Rodney Floyd, who was in the courtroom that day, was seen crying during the break. While George Floyd was described as a mama’s boy, the truth is all of Floyd’s brothers say they were mama’s boys. Before the trial, Rodney Floyd had said how they wished their mother, Larcenia “Cissy” Floyd could be there to help them get through. As he lay dying, Floyd cried out to his mother. In the courtroom, McMillian cried about his own mother.

And when Rodney Floyd got to the overflow room, he realized many in the family were crying about their mother, too.

“You just felt his pain,” Philonise Floyd said of McMillian. “And every time he dropped one tear, I dropped two or three.”

“I knew this was going to be difficult because you’re going on an emotional roller coaster, every day,” he said. “You’re there every day. No one knows the love you had for him and you’re affected in a different level. The magnitude of pain you see in the courtroom, it’s overwhelming. And then you see him dying every day. He’s there with you every day, but he’s dying every day.”

Next week, prosecutors are expected to call Minneapolis Police Chief Medaria Arradondo to the stand to talk about the department’s use of force policies. Arradondo, who has described Floyd’s death as “murder,” will also likely be asked about his decision to fire Chauvin and the other officers at the scene so quickly - though attorneys for both sides have sought to limit that testimony.

Health issues

The case is then expected to move to medical witnesses, including Hennepin County Medical Examiner Andrew Baker. Last June, Baker, who is expected to be a key witness in the case, declared Floyd’s death a homicide, listing “cardiopulmonary arrest complicating law enforcement subdual, restraint and neck compression” as the cause of death.

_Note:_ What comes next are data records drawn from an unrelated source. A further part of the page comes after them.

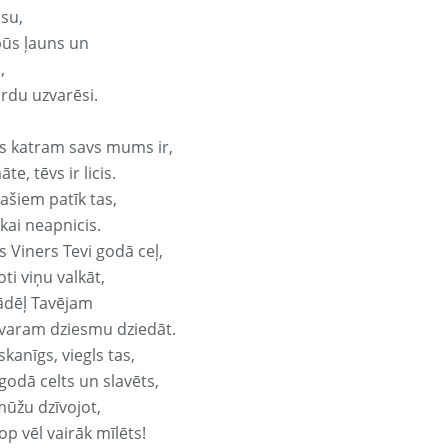
isu,
būs ļauns un
,
ārdu uzvarēsi.
s katram savs mums ir,
te, tēvs ir licis.
ašiem patīk tas,
ikai neapnicis.
s Viners Tevi godā ceļ,
oti viņu valkāt,
ādēļ Tavējam
varam dziesmu dziedāt.
kanīgs, viegls tas,
godā celts un slavēts,
mūžu dzīvojot,
op vēl vairāk mīlēts!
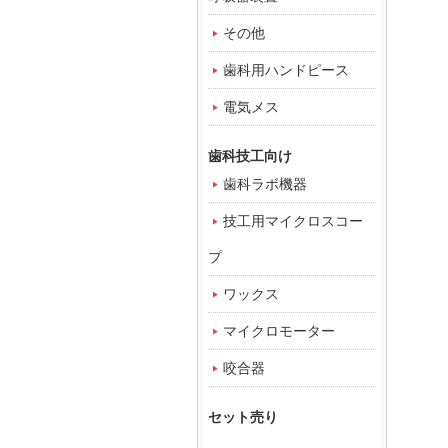
その他
歯科用ハンドピース
電気メス
歯科技工向け
歯科ラボ機器
技工用マイクロスコー
プ
ワックス
マイクロモーター
咬合器
セット売り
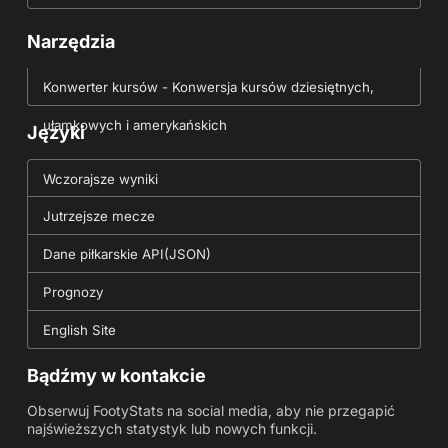
Narzędzia
Konwerter kursów - Konwersja kursów dziesiętnych,
ułamkowych i amerykańskich
Języki
Wczorajsze wyniki
Jutrzejsze mecze
Dane piłkarskie API(JSON)
Prognozy
English Site
Bądźmy w kontakcie
Obserwuj FootyStats na social media, aby nie przegapić
najświeższych statystyk lub nowych funkcji.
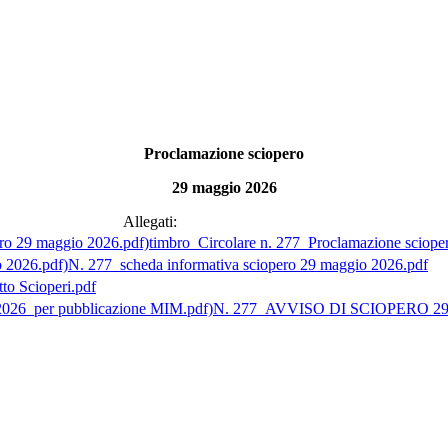
Proclamazione sciopero
29 maggio 2026
Allegati:
timbro_Circolare n. 277_Proclamazione sciope
N. 277_scheda informativa sciopero 29 maggio 2026.pdf
to Scioperi.pdf
N. 277_AVVISO DI SCIOPERO 29 m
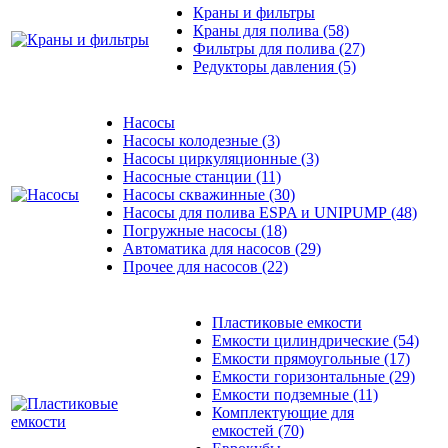
Краны и фильтры
Краны для полива
(58)
Фильтры для полива
(27)
Редукторы давления
(5)
Насосы
Насосы колодезные
(3)
Насосы циркуляционные
(3)
Насосные станции
(11)
Насосы скважинные
(30)
Насосы для полива ESPA и UNIPUMP
(48)
Погружные насосы
(18)
Автоматика для насосов
(29)
Прочее для насосов
(22)
Пластиковые емкости
Емкости цилиндрические
(54)
Емкости прямоугольные
(17)
Емкости горизонтальные
(29)
Емкости подземные
(11)
Комплектующие для
емкостей
(70)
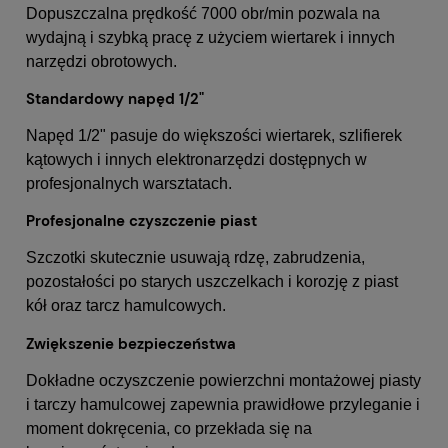
Dopuszczalna prędkość 7000 obr/min pozwala na
wydajną i szybką pracę z użyciem wiertarek i innych
narzędzi obrotowych.
Standardowy napęd 1/2"
Napęd 1/2" pasuje do większości wiertarek, szlifierek
kątowych i innych elektronarzędzi dostępnych w
profesjonalnych warsztatach.
Profesjonalne czyszczenie piast
Szczotki skutecznie usuwają rdzę, zabrudzenia,
pozostałości po starych uszczelkach i korozję z piast
kół oraz tarcz hamulcowych.
Zwiększenie bezpieczeństwa
Dokładne oczyszczenie powierzchni montażowej piasty
i tarczy hamulcowej zapewnia prawidłowe przyleganie i
moment dokręcenia, co przekłada się na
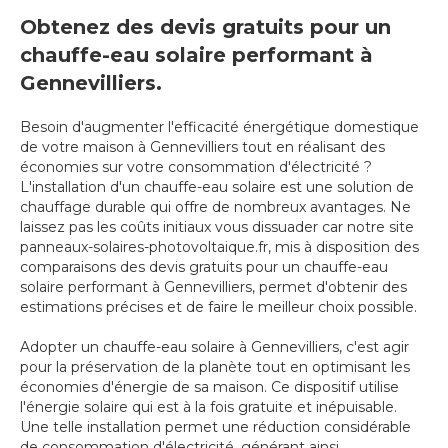
Obtenez des devis gratuits pour un
chauffe-eau solaire performant à
Gennevilliers.
Besoin d'augmenter l'efficacité énergétique domestique
de votre maison à Gennevilliers tout en réalisant des
économies sur votre consommation d'électricité ?
L'installation d'un chauffe-eau solaire est une solution de
chauffage durable qui offre de nombreux avantages. Ne
laissez pas les coûts initiaux vous dissuader car notre site
panneaux-solaires-photovoltaique.fr, mis à disposition des
comparaisons des devis gratuits pour un chauffe-eau
solaire performant à Gennevilliers, permet d'obtenir des
estimations précises et de faire le meilleur choix possible.
Adopter un chauffe-eau solaire à Gennevilliers, c'est agir
pour la préservation de la planète tout en optimisant les
économies d'énergie de sa maison. Ce dispositif utilise
l'énergie solaire qui est à la fois gratuite et inépuisable.
Une telle installation permet une réduction considérable
de consommation d'électricité, générant ainsi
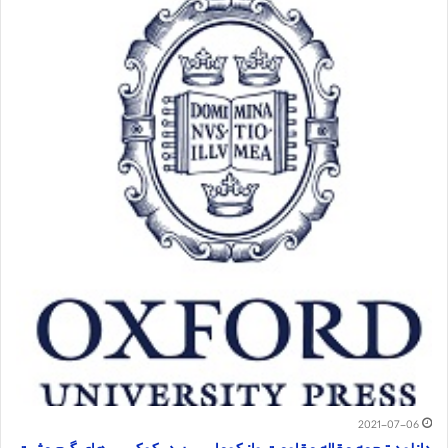
2021-07-06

Chauvin’s defense has argued that Floyd did not die because of the former officer’s knee but rather from a combination of underlying health issues, adrenaline rushing through his body and a drug overdose, citing an autopsy that recorded high levels of fentanyl and other substances in Floyd’s system.

Chauvin is charged with second- and third-degree murder and second-degree manslaughter in Floyd’s death. The other officers at the scene - Alexander Kueng, Thomas Lane and Tou Thao - are charged with aiding and abetting murder and manslaughter. Those officers, who also were fired, are scheduled to stand trial in August.